Failure Model Workshop
Retrieval Prompts
- State the definitions of crash-stop, crash-recovery, omission, and Byzantine failure.
- State the quorum requirement for crash-fault-tolerant consensus and for Byzantine-fault-tolerant consensus.
- State what "completeness" and "accuracy" mean for a failure detector.
- State the eight fallacies of distributed computing from memory.
- State why no timeout can distinguish a slow process from a dead one.
Compare and Distinguish
Separate these pairs cleanly:
- crash-stop vs crash-recovery
- omission vs Byzantine
- completeness vs accuracy
- suspected vs confirmed dead
- fixed timeout vs phi-accrual threshold
- gossip vs SWIM
Common Mistake Check
For each statement, identify the error:
- "Since we run a modern cloud, we don't have partial failures anymore."
- "TCP told us the connection is broken, so the peer process is down."
- "We need Byzantine fault tolerance because our nodes sometimes return weird data."
- "Our heartbeat is every 10ms with a 30ms timeout, so we detect failures fast."
- "A failure detector that always says 'all alive' is at least safe."
Fallacy Audit
Pick a production system you have used or built. For each of the eight fallacies, write one sentence: either "handled by X" or "implicitly assumed (latent bug)." If you cannot name a handling mechanism for at least five of the eight, your system has a lot of latent bugs; mark them as a to-do.
Scenario Classification
For each incident description, classify the failure model that best fits, and explain which detector and which mitigation are appropriate:
- Incident A: a node's hard drive is failing silently, returning stale data from read requests for half an hour before it reports I/O errors.
- Incident B: a GC pause of 4 seconds on the Raft leader causes a follower to start an election.

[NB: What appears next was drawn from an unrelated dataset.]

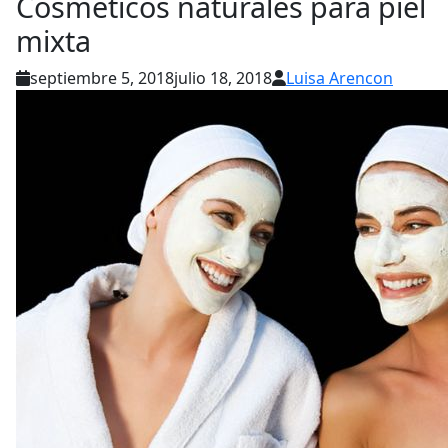
Cosméticos naturales para piel
mixta
septiembre 5, 2018
julio 18, 2018
Luisa Arencon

- Incident C: a misconfigured route in the router drops 20% of packets between two zones but not others.
- Incident D: a rogue operator manually removes a replica from rotation while it still holds the leader lease.
- Incident E: a bug in a client library sends malformed messages that cause one of three replicas to compute a different result.
For each, name the weakest failure model that captures the behavior, and the weakest that doesn't capture it.
Phi-Accrual Tuning Drill
You run a Cassandra-like system across three AWS availability zones with typical steady-state inter-node RTT of 1-3ms, a 99th-percentile RTT of 30ms, and GC pauses up to 500ms on the JVM. The application tolerates 10 false-positive suspicions per node per day.
- Estimate the window of inter-arrival times you need to track.
- Propose a phi threshold that gives roughly 10 false positives per day given a heartbeat every 1s.
- Compare to a fixed-timeout design. What timeout value would you pick, and what detection delay would you accept?
- Describe what changes if the cluster is across regions with 50ms base latency.
Evidence Check
This practice page is complete only if you can:
- Classify any real incident into crash-stop, crash-recovery, omission, or Byzantine within a minute of hearing it.
- Justify the failure model assumed by a specific algorithm (Raft, Paxos, PBFT) and what breaks if the model is violated.
- Tune a phi-accrual detector for a described workload and defend the choice.
- Name the failure model that quietly underpins a production system you have operated.